NCGOP: 2014 Platform hijinks? Yanking, Watering-down Tea Party stuff?

download (10)A committee is quietly working away on a draft of the North Carolina Republican Party’s 2014 platform.  A well-connected source — and loyal reader — of ours managed to get us a copy of the current working draft.  (My source got it from someone on the committee who shared it with about a dozen or so associates to obtain feedback.)  

My source pointed out two very interesting differences between the 2013 document approved at the party’s state convention and this year’s draft.  First, the word “toll” is nowhere to be found in this draft.  A group of grassroots activists fought hard and successfully at the convention last year — over the objections of Speaker Thom Tillis — to insert language in the party platform voicing opposition to toll roads.

My source said some acquaintances inquired about the disappearance of the toll road language:

“They were told that the language was removed because the whole toll road thing really has to do with one county.  The party platform, the leadership said, is a statewide document.”

One county?  That’s not exactly true.  It just went public recently that Gov. Pat’s DOT board is seriously considering toll roads, among other options, for financing new road construction.  Anti-toll road language would hamper the agenda of the state’s Republican governor and certainly cause problems for the clients of a certain Massachusetts law firm with big-time connections in Raleigh.
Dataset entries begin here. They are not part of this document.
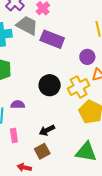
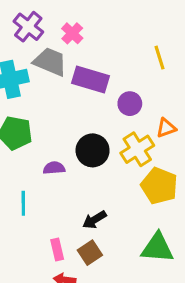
purple circle: (87, 57) -> (130, 104), moved
purple semicircle: (18, 104) -> (54, 168), moved
pink rectangle: (14, 136) -> (57, 250), moved

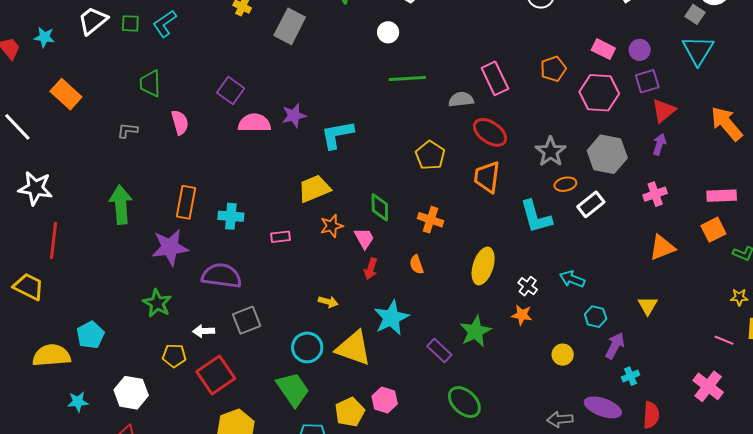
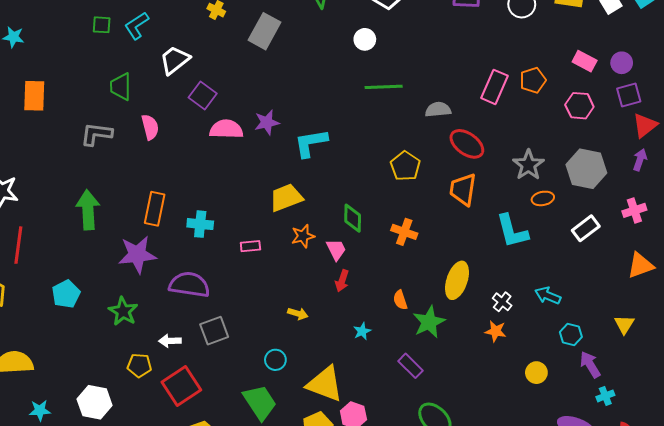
white trapezoid: (93, 21) -> (175, 60), moved
pink rectangle: (495, 78) -> (495, 87), moved, turned 48
pink hexagon: (599, 93) -> (579, 106), size x0.7
orange rectangle: (66, 94) -> (34, 96), turned 48
gray L-shape: (127, 130) -> (96, 134), size x1.5
white rectangle: (591, 204) -> (586, 228), moved
orange semicircle: (416, 265) -> (400, 300), moved
cyan star: (391, 318) -> (362, 331), size x0.5
green star: (475, 331) -> (429, 322), moved
cyan pentagon: (90, 335) -> (66, 294), moved
purple arrow: (615, 346) -> (590, 365), turned -60
cyan circle: (307, 347) -> (275, 360), size x0.7
yellow triangle: (354, 348) -> (325, 384), moved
Something else conspicuously missing from this platform draft is any discussion of amnesty or immigration reformonkeym.  Republican House leaders in DC are pushing for “comprehensive immigration reform” that will likely lead to amnesty for illegal aliens.  Two of North Carolina’s GOP Members of Congress, Renee Ellmers and Robert Pittenger, are suffering political damage as a result of their support of the leadership’s immigration reform plans.

In 2013, we had:

Border security is essential to national security. In an age of terrorism, drug cartels and criminal gangs, unidentified persons who enter this country pose grave risks to the sovereignty of the United States. Furthermore, the Federal government should enforce its immigration laws.

This year, the closest thing we get is this:

[…]Strength only exists when our borders are secure and our enemies deterred.[…] 

My source got some clarification on this from sources close to the platform committee:

“The change was defended by suggesting that they were saying the same thing, in only fewer words.  Also, it was suggested that the party should avoid doing anything to alienate the Latino vote.”